DATA TO USE:
========
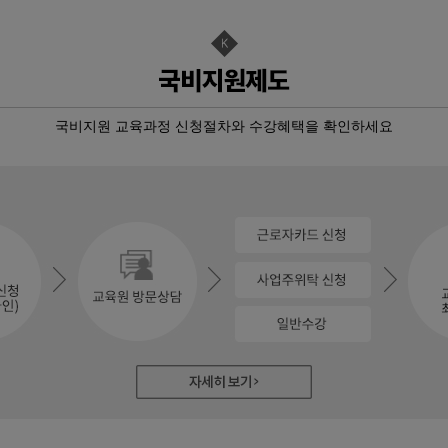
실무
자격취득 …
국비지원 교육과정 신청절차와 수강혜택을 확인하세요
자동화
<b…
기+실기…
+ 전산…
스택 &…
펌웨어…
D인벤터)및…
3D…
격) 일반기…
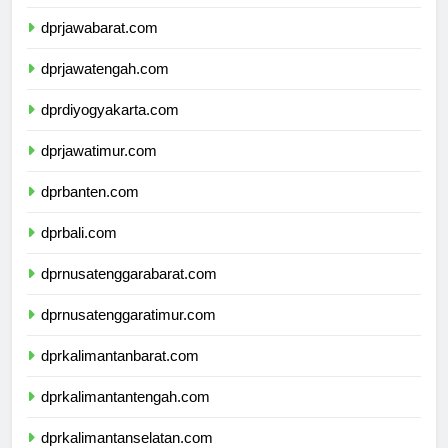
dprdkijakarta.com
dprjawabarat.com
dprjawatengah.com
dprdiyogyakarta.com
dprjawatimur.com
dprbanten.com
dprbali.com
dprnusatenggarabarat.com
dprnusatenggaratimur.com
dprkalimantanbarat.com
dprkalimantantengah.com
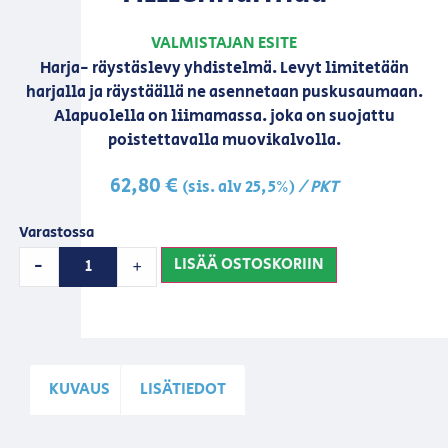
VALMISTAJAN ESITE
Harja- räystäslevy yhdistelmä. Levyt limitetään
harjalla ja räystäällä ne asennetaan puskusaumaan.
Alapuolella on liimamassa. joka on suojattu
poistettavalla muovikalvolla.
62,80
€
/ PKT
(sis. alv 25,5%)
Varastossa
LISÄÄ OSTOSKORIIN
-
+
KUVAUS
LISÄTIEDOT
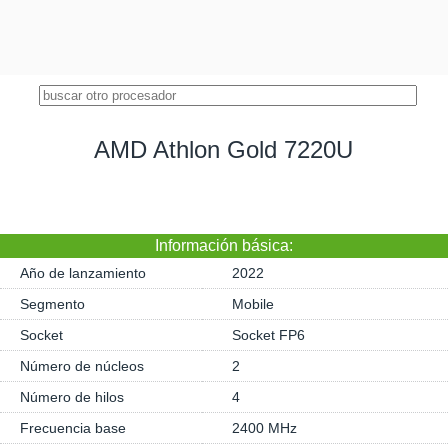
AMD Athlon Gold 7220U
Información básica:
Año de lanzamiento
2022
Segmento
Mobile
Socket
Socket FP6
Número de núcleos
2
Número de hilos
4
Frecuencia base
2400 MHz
========
WHAT IS BEING ASKED: Print the listing exactly, minus any pictures.

EXERCISE OUTPUT:
실무
자격취득 …
국비지원 교육과정 신청절차와 수강혜택을 확인하세요
자동화
<b…
기+실기…
+ 전산…
스택 &…
펌웨어…
D인벤터)및…
3D…
격) 일반기…
dprdkijakarta.com
dprjawabarat.com
dprjawatengah.com
dprdiyogyakarta.com
dprjawatimur.com
dprbanten.com
dprbali.com
dprnusatenggarabarat.com
dprnusatenggaratimur.com
dprkalimantanbarat.com
dprkalimantantengah.com
VALMISTAJAN ESITE
Harja- räystäslevy yhdistelmä. Levyt limitetään
harjalla ja räystäällä ne asennetaan puskusaumaan.
Alapuolella on liimamassa. joka on suojattu
poistettavalla muovikalvolla.
62,80
€
/ PKT
(sis. alv 25,5%)
Varastossa
LISÄÄ OSTOSKORIIN
-
+
KUVAUS
LISÄTIEDOT
AMD Athlon Gold 7220U
Información básica:
Año de lanzamiento
2022
Segmento
Mobile
Socket
Socket FP6
Número de núcleos
2
Número de hilos
4
Frecuencia base
2400 MHz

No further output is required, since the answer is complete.